Group 1 horse race in Argentina

The Gran Premio Dardo Rocha (previously known as the Gran Premio Internacional Dardo Rocha, Premio La Plata, Premio 19 de Novimebre, Clásico Cincuentenario, Clásico Ciudad Eva Perón, Clásico Fundador Dardo Rocha, and Clásico Antonio Cané) is a Group 1 thoroughbred horse race run at Hipódromo de La Plata in Argentina, open to horses three years old or older. It is currently run over a distance of 2400 m on the dirt and is the most important race at the Hipódromo de La Plata.

== History ==
The Gran Premio Dardo Rocha was first run in 1915, and run under the name Dardo Rocha for the first time in 1918. Premio La Plata, Premio 19 de Noviembre, Clásico Cincuentenario, Clásico Fundador Dardo Rocha, Clásico Antonio Cané, and Clásico Ciudad Eva Perón were also used, until the name settled as the Gran Premio Internacional Dardo Rocha in 1960.
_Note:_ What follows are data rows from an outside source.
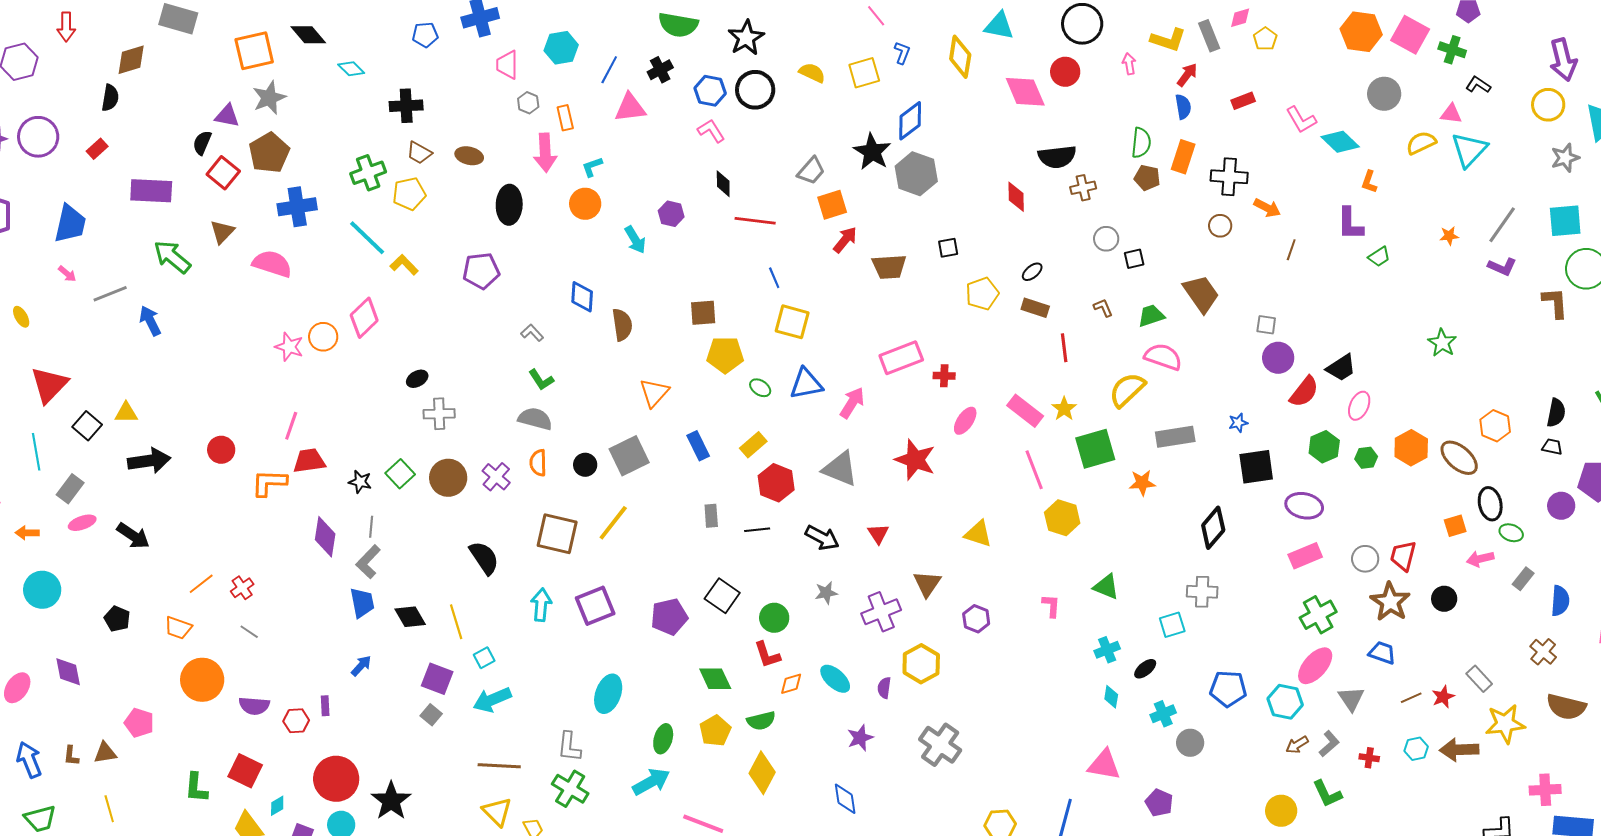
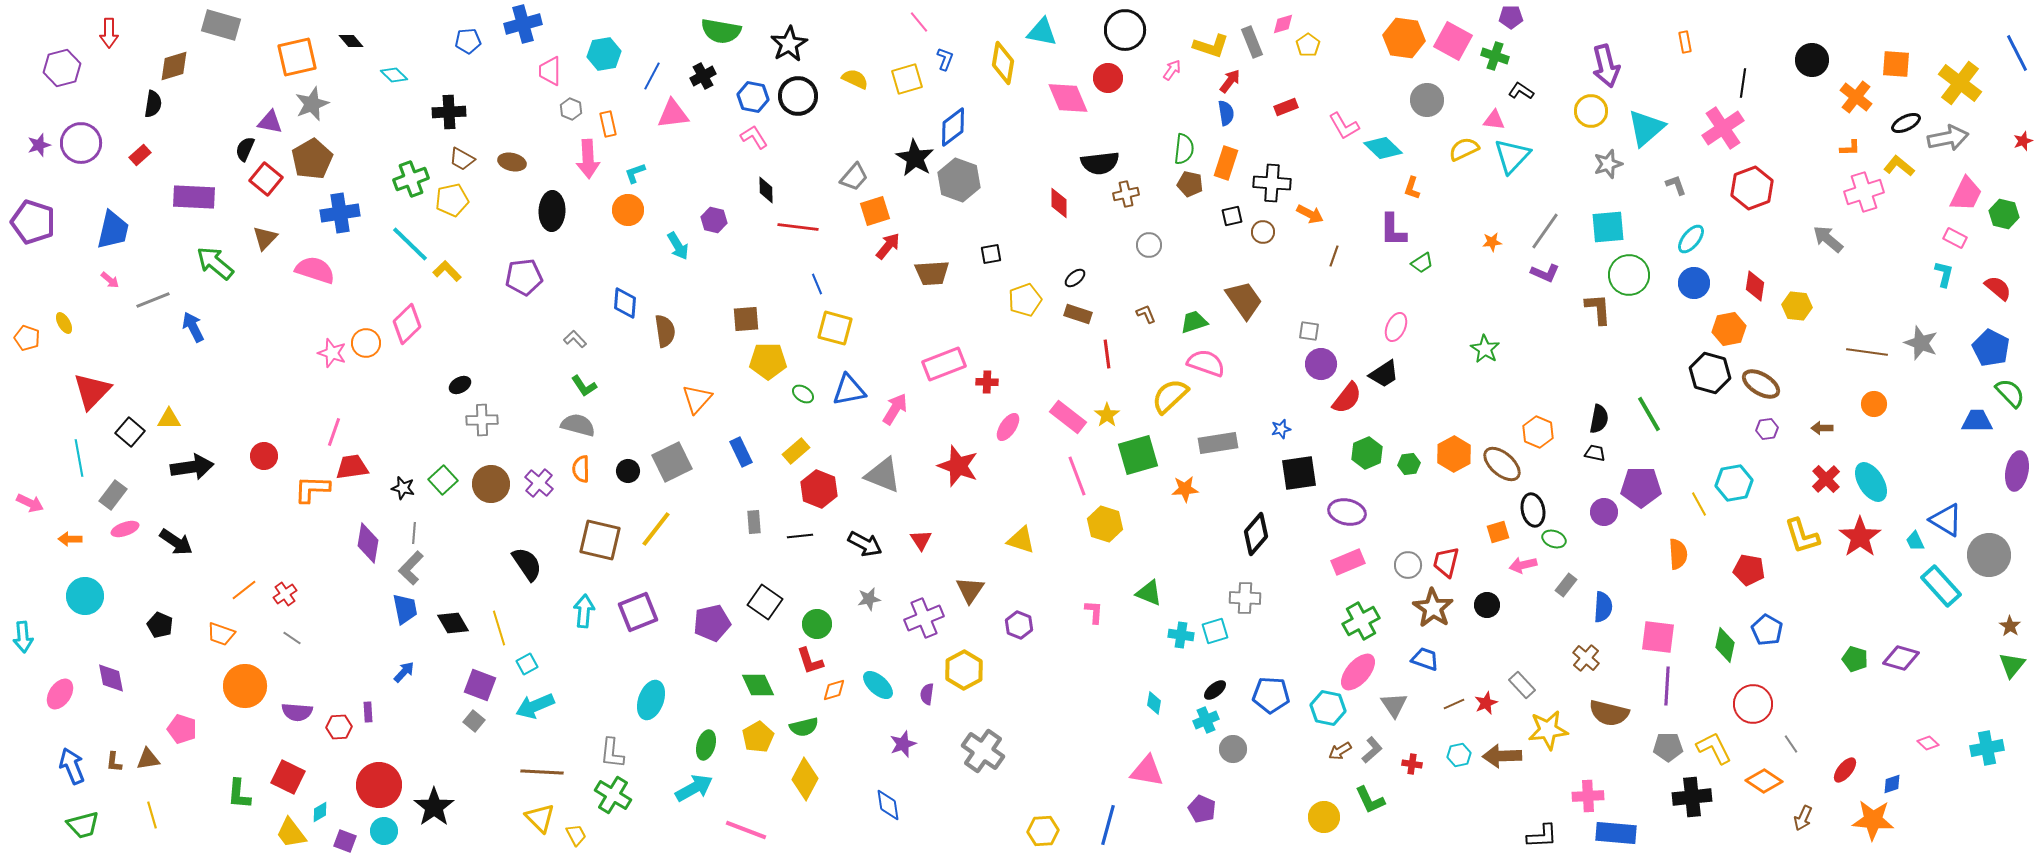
black diamond: (308, 35) -> (351, 41), size x0.7
pink arrow: (1129, 64) -> (1172, 70), turned 45
black square: (1134, 259) -> (1232, 216), moved
pink ellipse: (1359, 406) -> (1396, 327), moved
cyan cross: (1107, 650) -> (1181, 635), moved, turned 30
black ellipse: (1145, 669) -> (1215, 690), moved

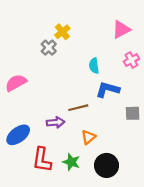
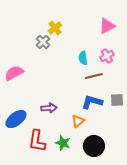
pink cross: (131, 60) -> (107, 56), moved
blue L-shape: (108, 90) -> (92, 102), moved
brown line: (78, 108) -> (94, 76), moved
Through its history, the Gran Premio Dardo Rocha has been run at a variety of distances:

- 3000 meters (1935, 1965–1975, 1977–1978)
- 2400 meters (1979–present)
- 2330 meters (1916)
- 2300 meters (1919–1926, 1931–1936, 1938 1940, 1942–1964)
- 2200 meters (1917, 1937, 1939, 1941)
- 2100 meters (1918)

In 1917, Maraschino and Dieufort dead heated for first.

The Gran Premio Dardo Rocha was not run 1927–1930, 1976, and 1996.

Foreign horses that have won the race include the Urguayan racehorses Sol de Noche II and Adyacente in 1969 and 1991, respectively, the Peruvian racehorse Maidenform in 1971, and the Brazilian racehorse Mr. Nedawi in 2010 and 2011.

El Aragonés was the first major racehorse to win the race, in 1952.

When the graded stakes system was introduced in Argentina in 1973, the race was rated a Group 1 race, a designation it has retained since.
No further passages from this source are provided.